If you haven't seen these pictures, it is worth your time.
Russian Mother Takes Magical Pictures of Her 2 Kids with Animals on Her Farm











​​





​Farmtex


----------



## SeaBreeze (Feb 17, 2014)

I very much enjoyed those photos, they are so peaceful and natural.


----------



## Raven (Feb 17, 2014)

Wonderful pictures, they are a joy to see!


----------



## Jackie22 (Feb 17, 2014)

These are wonderful, Farmtex, thanks for posting, and welcome to the forum.


----------



## Denise1952 (Feb 19, 2014)

omygosh!!!!!!!  These are like the most beautiful photos I have seen in a long time, and I've never seen any like them!  She is wonderful, thank you Farmtex for sharing!! Denise


----------



## Farmtex (Feb 19, 2014)

Raven said:


> Wonderful pictures, they are a joy to see!



glad you enjoyed them


----------



## Farmtex (Feb 19, 2014)

Jackie22 said:


> These are wonderful, Farmtex, thanks for posting, and welcome to the forum.

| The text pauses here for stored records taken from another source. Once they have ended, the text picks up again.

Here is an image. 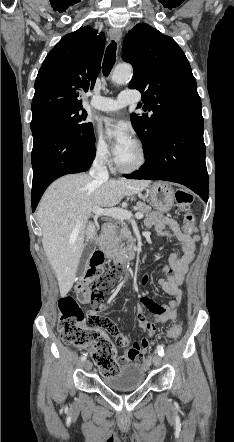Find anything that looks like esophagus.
<instances>
[{
  "label": "esophagus",
  "mask_w": 234,
  "mask_h": 442,
  "mask_svg": "<svg viewBox=\"0 0 234 442\" xmlns=\"http://www.w3.org/2000/svg\"><path fill=\"white\" fill-rule=\"evenodd\" d=\"M110 36L115 38L116 41H119L122 36V32L120 29H111Z\"/></svg>",
  "instance_id": "obj_1"
}]
</instances>
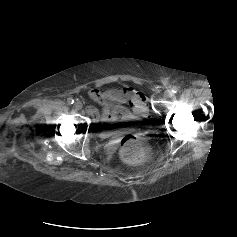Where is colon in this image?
<instances>
[{"label": "colon", "mask_w": 237, "mask_h": 237, "mask_svg": "<svg viewBox=\"0 0 237 237\" xmlns=\"http://www.w3.org/2000/svg\"><path fill=\"white\" fill-rule=\"evenodd\" d=\"M150 154L147 141L140 135H126L121 142V157L127 163H141Z\"/></svg>", "instance_id": "colon-1"}]
</instances>
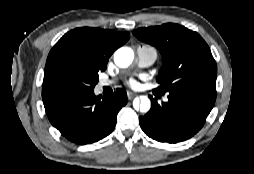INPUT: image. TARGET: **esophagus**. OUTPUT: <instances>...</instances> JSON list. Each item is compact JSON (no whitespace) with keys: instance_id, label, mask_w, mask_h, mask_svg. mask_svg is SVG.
I'll return each mask as SVG.
<instances>
[{"instance_id":"obj_1","label":"esophagus","mask_w":254,"mask_h":174,"mask_svg":"<svg viewBox=\"0 0 254 174\" xmlns=\"http://www.w3.org/2000/svg\"><path fill=\"white\" fill-rule=\"evenodd\" d=\"M127 96H128V99H129V100H132L134 97L137 96V94L132 93V92H128V93H127Z\"/></svg>"}]
</instances>
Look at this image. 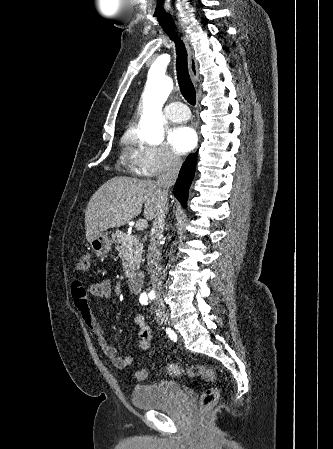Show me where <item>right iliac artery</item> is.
Here are the masks:
<instances>
[{
    "instance_id": "right-iliac-artery-1",
    "label": "right iliac artery",
    "mask_w": 333,
    "mask_h": 449,
    "mask_svg": "<svg viewBox=\"0 0 333 449\" xmlns=\"http://www.w3.org/2000/svg\"><path fill=\"white\" fill-rule=\"evenodd\" d=\"M152 299V298H151ZM147 300H148V298H147V296H141L140 297V299H139V301H140V303L142 304V305H147Z\"/></svg>"
}]
</instances>
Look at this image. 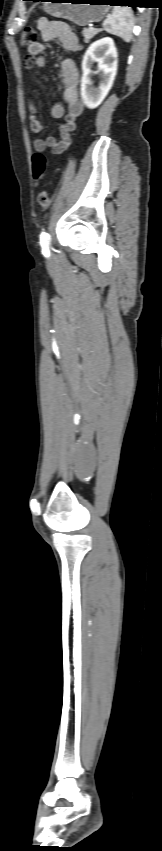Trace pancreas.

They are remarkable. Glad you enjoyed them. Thanks for the welcome.


----------



## Farmtex (Feb 19, 2014)

nwlady said:


> omygosh!!!!!!!  These are like the most beautiful photos I have seen in a long time, and I've never seen any like them!  She is wonderful, thank you Farmtex for sharing!! Denise



Their beauty is indeed striking. Amazing how the lady sees her world.


----------



## Katybug (Feb 19, 2014)

Gifted artist and then some.  Incredible pix and thank you so much for sharing.  I'll be looking at them over and over again.

I've had some minor health issues and haven't been on the board for awhile, but welcome to you!


----------



## Farmtex (Feb 19, 2014)

Katybug said:


> Gifted artist and then some.  Incredible pix and thank you so much for sharing.  I'll be looking at them over and over again.
> 
> I've had some minor health issues and haven't been on the board for awhile, but welcome to you!



So glad you enjoyed them Katybug and thank you for the welcome. I wish you well.


----------